This information is at least as important for team leaders, project managers, and customers as it is for developers. For example, if the developers build a prototype containing too much user interface code, they will probably give you low estimates of the time and staffing needed to finish the application. You need to be aware of these issues so that you can keep developers on track and so that you know how much to trust their results.
Because some of these issues are subtle, you need to pay close attention to them during prototype development. Make a list of the things you hope to learn from the prototype, and look over this list frequently. Be sure to share the prototype's goals with the other developers and customers. If everyone stays focused on the goals, you can greatly increase your chances of success in relatively little time.
Define Application Functionality
Probably the most important use of a prototype is to define the application's functionality. The goal is to ensure that the customers and the developers have the same view of what the final application will look like.
The project begins with a statement of what the application will do. The preliminary design suggests a possible method for performing the application's key tasks.
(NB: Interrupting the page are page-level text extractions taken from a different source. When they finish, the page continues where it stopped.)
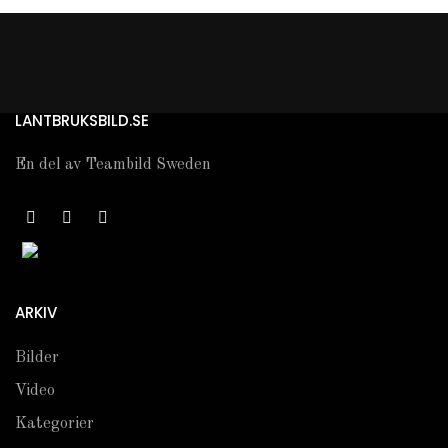
LANTBRUKSBILD.SE
En del av Teambild Sweden
ARKIV
Bilder
Video
Kategorier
A prototype solidifies that preliminary design so that everyone can see what the developers have in mind.
The prototype shows what the application will look like and, to some extent, what it will do. At a minimum, the prototype should let the developers perform a carefully scripted walkthrough to explain the program's most important features to the customers. Ideally it also demonstrates those features so that the customer can experiment with them and get a feel for how they will work in the final product.
Nonprogrammers often have trouble understanding what programmers mean when they describe a program. A programmer may say, "This form will display inventory in a grid control," and the users may think they understand what that means, but they often have trouble really understanding how that applies to their work until they see the form in action. A working prototype is the best way to give the customers a really good appreciation of what they are buying.
After they have seen and possibly experimented with the prototype, the customers can give feedback. The developers can adjust the development plan to make the product better fit the customers' needs. This greatly increases the chances that you will produce a product that the customer can actually use. This is one of those rules that is completely obvious but often ignored by developers. It's amazing how often developers build a product that no one wants.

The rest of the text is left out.